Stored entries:
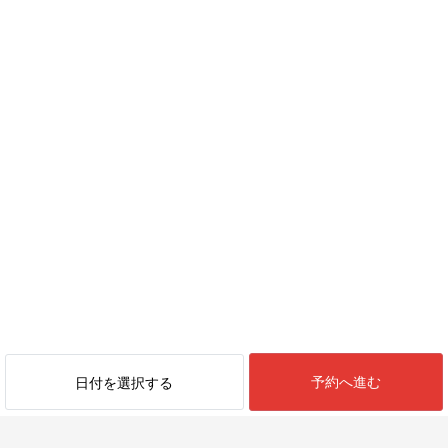
予約へ進む
日付を選択する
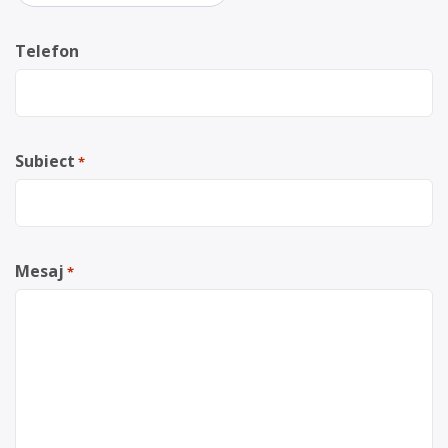
Telefon
Subiect
*
Mesaj
*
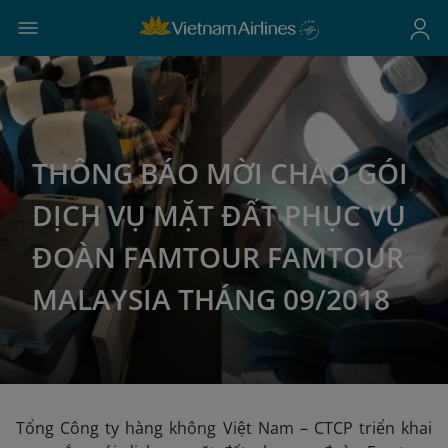
THÔNG BÁO MỜI CHÀO GÓI
DỊCH VỤ MẶT ĐẤT PHỤC VỤ
ĐOÀN FAMTOUR FAMTOUR
MALAYSIA THÁNG 09/2018
Tổng Công ty hàng không Việt Nam – CTCP triển khai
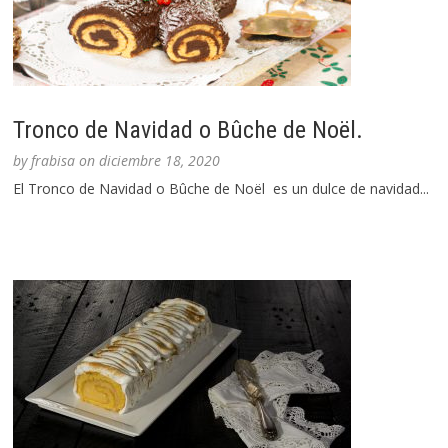
Tronco de Navidad o Bûche de Noël.
by
frabisa
on
diciembre 18, 2020
El Tronco de Navidad o Bûche de Noël es un dulce de navidad...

## TASK INSTRUCTIONS:
Whenever the word "Noël" occurs in a line above, copy that line.

## EXERCISE SOLUTION:
Tronco de Navidad o Bûche de Noël.
El Tronco de Navidad o Bûche de Noël es un dulce de navidad...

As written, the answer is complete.